Thursday, July 15, 2021

A Green New Deal for K–12 Public Schools

  Complete Report

Public education in the United States has reached a critical point. Over the last 20 years, polling has shown that Americans are divided when it comes to their satisfaction with the K–12 public school system. There is a clear need for American schools to offer a broader portfolio of educational opportunities to students, to equip them for a full range of possible futures. 

Beyond questions of curricula, recent polling also shows that nearly two thirds of Americans are in favor of federal investment in public school buildings. And schools need the investment. The American Society of Civil Engineers has estimated that the country’s public schools require $380 billion just to meet standards of good repair—never mind climate resiliency and decarbonization

In June 2020, the Government Accountability Office (GAO) estimated that about 54 percent of all public school districts in the US need at least two major systems updated or replaced in most of their school facilities, and about 26 percent of all districts need at least six systems updated or replaced. The report called out the severe health and safety risks to students, educators, and community members from the “hazardous conditions” of public school facilities, noting the number of schools that had to close even prior to the COVID-19 pandemic. A June 2021 NBC news story detailed the scope and scale of these problems, particularly in low-income school districts. 
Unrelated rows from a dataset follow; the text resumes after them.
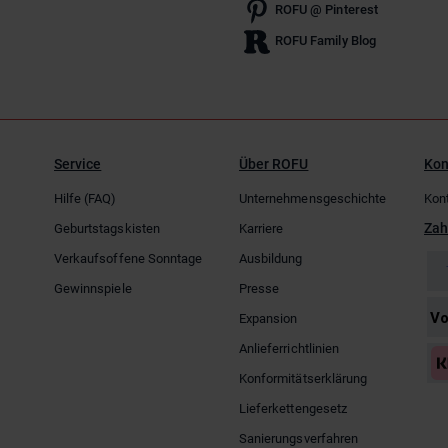
ROFU @ Pinterest
ROFU Family Blog
Service
Über ROFU
Kon
Hilfe (FAQ)
Unternehmensgeschichte
Kon
Zah
Geburtstagskisten
Karriere
Verkaufsoffene Sonntage
Ausbildung
Gewinnspiele
Presse
Expansion
Anlieferrichtlinien
Konformitätserklärung
Lieferkettengesetz
Sanierungsverfahren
A Green New Deal for K–12 Public Schools addresses these long-term issues of health and environmental inequity, educational inequity, economic inequity, and structural racism by offering equitable goals, priorities, and $1.4 trillion in funding for our K–12 schools through federal Climate Capital Facilities Grants, Resource Block Grants, and expansion in Title I funding over the next decade. Without it, we risk deepening these existing inequities between facilities conditions, per pupil spending, and teacher retention rates, that contribute to poor health, educational, and economic outcomes for majority BIPOC school districts and communities.